Background and Update

On December 7, 1975, Indonesia brutally invaded East Timor. By the early 1980s, the subsequent occupation had claimed the lives of more than 200,000 East Timorese, one-third of the population.

Every day we are flooded with news of the war in the Yugoslavia, but there has been little US media coverage of recent mass killings in East Timor by paramilitary militias armed and trained by the occupying Indonesian military (ABRI). These marauding gangs have sown terror throughout the territory, murdering more 100 civilians since early April. An Indonesian military-brokered "cease fire" intended to placate international outrage has been repeatedly violated by more paramilitary killings; though the Indonesian government agreed to UN accords that grant the East Timorese the right to decide whether they will be part of Indonesia or move toward independence on Aug. 8, the regime still supports the death squads.

Thousands of East Timorese, terrorized by the militias, have fled their homes. Their displacement has aggravated an already severe shortage of food, medicine, and medical personnel; it is almost impossible to meet even their most basic needs. The US should demand an end to ABRI and paramilitary violence and provide emergency humanitarian assistance for the refugees fleeing that violence.

On April 6, Indonesian mobile police fired tear gas into a church filled with 2000 refugees from earlier violence. As the refugees streamed from the church, paramilitary killers hacked and shot to death at least 57. Eleven days later, at least 13 refugees camped on a resistance leader's property were massacred; many more are unaccounted for. Since then, more unarmed East Timorese have been murdered by paramilitaries.

The militias, their ranks filled with forced conscripts, are entirely a creation of ABRI. The Nation magazine revealed that the ABRI has made a secret "accord" with the militias authorizing them to assassinate members of local independence groups. The militias have no popular base, but they do have ABRI backup and weapons provided by the occupation regime. This regime in turn receives vital support from the US.
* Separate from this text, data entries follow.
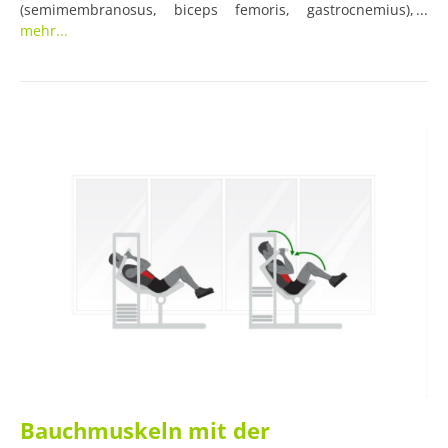
(semimembranosus, biceps femoris, gastrocnemius),
sowie den Po (gluteus maximus). Diese Übung eignet sich
mehr...
für Einsteiger und Fortgeschrittene gleichermaßen.
Bauchmuskeln mit der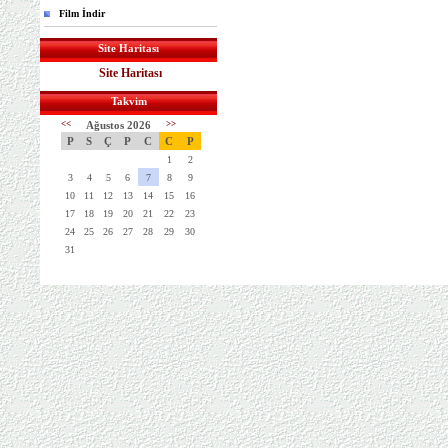
Film İndir
Site Haritası
Site Haritası
Takvim
<<
Ağustos 2026
>>
P
S
Ç
P
C
C
P
1
2
3
4
5
6
7
8
9
10
11
12
13
14
15
16
17
18
19
20
21
22
23
24
25
26
27
28
29
30
31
Bill Clinton has said military action in the Balkans is necessary because of a "moral imperative." But as the US military escalates the NATO war in Yugoslavia, Clinton could easily stop a campaign of "ethnic cleansing" in East Timor, replete with rape, torture, mass killing and a refugee crisis, merely by ending all military support for the repressor. Given that the US has supported the Indonesian military's war in Timor from the beginning, this would be only just. Instead, the Department of Defense is doing its best to circumvent congressional intent with new military training programs and weapons shipments to ABRI, which, in addition to its brutal repression of the East Timorese, recently massacred dozens of civilan protestors in Aceh and continues to crack down on dissidents elsewhere in the archipelago.